Extracted page text data:
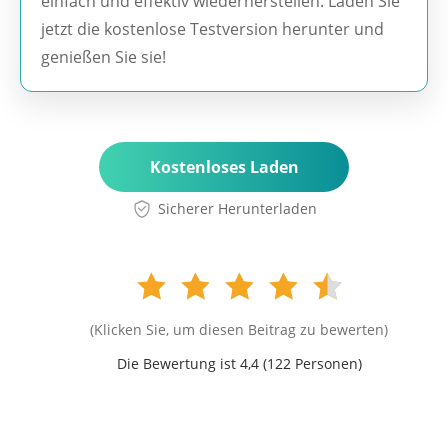
einfach und effektiv wiederherstellen. Laden Sie
jetzt die kostenlose Testversion herunter und
genießen Sie sie!
Kostenloses Laden
Sicherer Herunterladen
(Klicken Sie, um diesen Beitrag zu bewerten)
Die Bewertung ist 4,4 (
122
Personen)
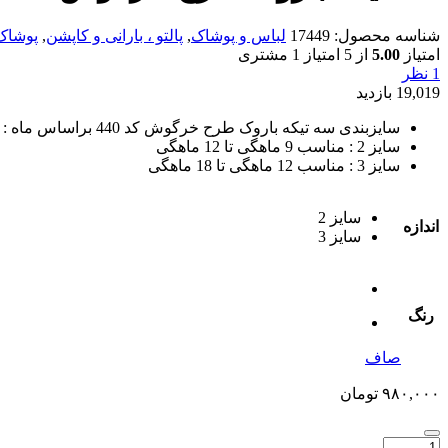
شناسه محصول:
17449
لباس و پوشاک
,
پالتو ، بارانی و کاپشن
,
پوشاک 
امتیاز
5.00
از 5 امتیاز
1
مشتری
1 نظر
19,019 بازدید
سایزبندی سه تیکه باروک طرح خرگوش کد 440 براساس ماه :
سایز 2 : مناسب 9 ماهگی تا 12 ماهگی
سایز 3 : مناسب 12 ماهگی تا 18 ماهگی
سایز 2
اندازه
سایز 3
رنگ
صاف
۹۸۰,۰۰۰
تومان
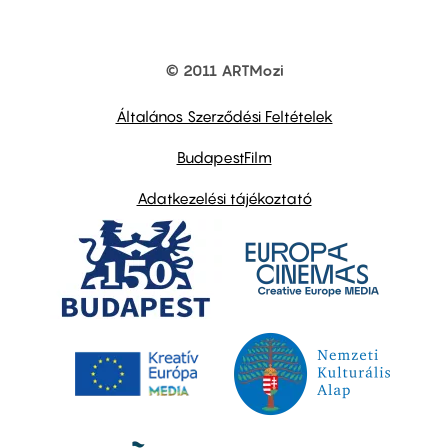
© 2011 ARTMozi
Footer
other
links
Általános Szerződési Feltételek
BudapestFilm
Adatkezelési tájékoztató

WHAT THE EXERCISE ASKS:
All that should be returned is the run of lines from the start of the entries above to the line bearing "سایز 2 : مناسب 9 ماهگی تا 12 ماهگی", each exact, with pictures omitted.

WRITTEN ANSWER:
einfach und effektiv wiederherstellen. Laden Sie
jetzt die kostenlose Testversion herunter und
genießen Sie sie!
Kostenloses Laden
Sicherer Herunterladen
(Klicken Sie, um diesen Beitrag zu bewerten)
Die Bewertung ist 4,4 (
122
Personen)
شناسه محصول:
17449
لباس و پوشاک
,
پالتو ، بارانی و کاپشن
,
پوشاک 
امتیاز
5.00
از 5 امتیاز
1
مشتری
1 نظر
19,019 بازدید
سایزبندی سه تیکه باروک طرح خرگوش کد 440 براساس ماه :
سایز 2 : مناسب 9 ماهگی تا 12 ماهگی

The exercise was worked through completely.